Note:  This review is based on an advance reader's copy.  I received this book for free to review.


  1. An intriguing premise -- too bad it couldn't be reigned in a little more. Also, great cover. Just sayin'. :)

  2. I would certainly be interested in trying this book. I have H.G. Wells The Time Machine on my TBR shelf (was thinking of reading it on holiday).

  3. I keep seeing this book around. I am intrigued by the time travel aspect but now wonder if the concept is too big for the plot and characters.

  4. I posted my own review of this book just a few minutes ago then noticed yours in my Google Reader! I think my feelings about the book are very much the same as yours - an interesting idea but there's too much going on. I really wanted to love it but overall I was disappointed.

  5. I do not know about this one. And seriously 8 years when they have just talked o_O

  6. Anonymous6/17/2011

    I really enjoyed reading this book, although I preferred the first two parts to the third. However I did like the character of H.G. Wells. I thought it was a pretty original take on the idea of time travel.

  7. I love that idea of a beautiful lie being preferable to [quotidian, one presumes] reality. But it does sound like the author had too many ideas, and should have done 3 different books or something instead of one. Of course, then one would have had the whole trilogy thing to deal with!

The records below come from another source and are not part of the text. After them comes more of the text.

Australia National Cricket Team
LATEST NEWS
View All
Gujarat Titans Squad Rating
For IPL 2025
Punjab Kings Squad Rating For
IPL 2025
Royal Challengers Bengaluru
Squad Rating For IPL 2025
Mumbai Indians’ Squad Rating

  8. I have this book up for review soon as well, and have been kind of curious about what it's about. The title and cover suggest that it will be a really spectacular fantasy read, but from what you say, it sounds like all the pieces don't interlock all that smoothly. I have never read The Time Machine either, but since a copy came with this book, I will be reading it for the first time as well. I think I might actually like this one, but I am going to be holding your reservations in my mind as I read. We often think similarly about books. Great review, Aarti!

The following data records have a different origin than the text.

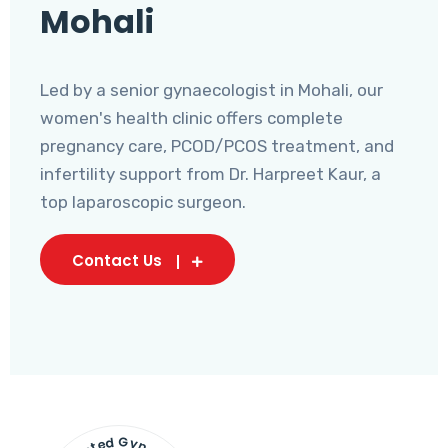
Mohali
Led by a senior gynaecologist in Mohali, our
women's health clinic offers complete
pregnancy care, PCOD/PCOS treatment, and
infertility support from Dr. Harpreet Kaur, a
top laparoscopic surgeon.
Contact Us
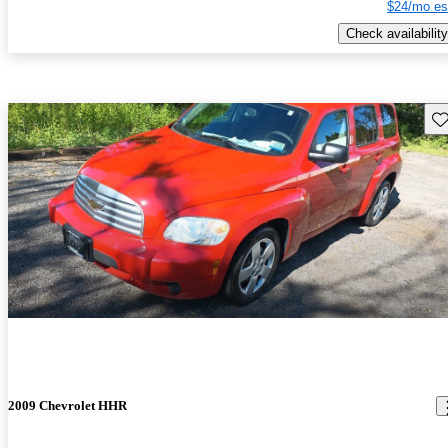
$24/mo es
Check availability
Sav
2009 Chevrolet HHR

  9. Nice review -- I had no idea it was such a long novel! (The cover made me think it was more YA or something.) Too bad it didn't click -- I'm sometimes frustrated by books that feel like separate novellas linked vaguely by a plot -- it can seem like a cop out.

  10. Andi - Agreed! The cover is fabulous.

    Tracy - I have The Time Machine on my TBR shelf, too, but haven't read it. It's quite short, actually!

    Vivienne - I definitely thought it should have been edited a bit more, or split into more books, but it does have a great premise, I agree.

    Helen - I saw it! I was pretty disappointed, too.

    Blodeuedd - Well, they did more than talk, to be fair. Actually, there was very little talking, which is what made it hard to believe.

    chasingbawa - I'm glad you liked it! I liked Wells, too, but I didn't really love anyone in the story.

    rhapsody - I like that idea, too, though I wonder if people use it a lot to cover up something they are ashamed of.

    ZIbilee - Ooh, I'm looking forward to seeing your thoughts! I want to read The Time Machine now, too.

    Audra - Yes, it's a HUGE book. I wasn't expecting that, either!

  11. Hm. Too bad this isn't as awesome as it looks. A friend of mine at work got a copy of this from some program she is part of? That gives her free books? It's not clear to me when or why this happens. Anyway, I thought the book looked cool, but I didn't realize it was tied to H. G. Wells. I think a lot of that would fly over my head, since I know nothing about Wells and never read The Time Machine.

  12. I just started reading this one today. And I know what you mean about the language. I keep looking for the end of the chapter. I'm not sure that's a good thing.

  13. Hmm... I like the premise a lot, but being a character-oriented reader like I am I wonder if it would work for me.

  14. Ugh! I have a copy of this and was going to read it but after reading your review I'll pass. Great review.

  15. I do love time travel novels but....all these sweeping novels are exhausting me. Plus the automatons won in 2000. Knowing the ending ruins it. ;)

  16. I still want to read this one, but I may take it very slowly. Thanks for the review!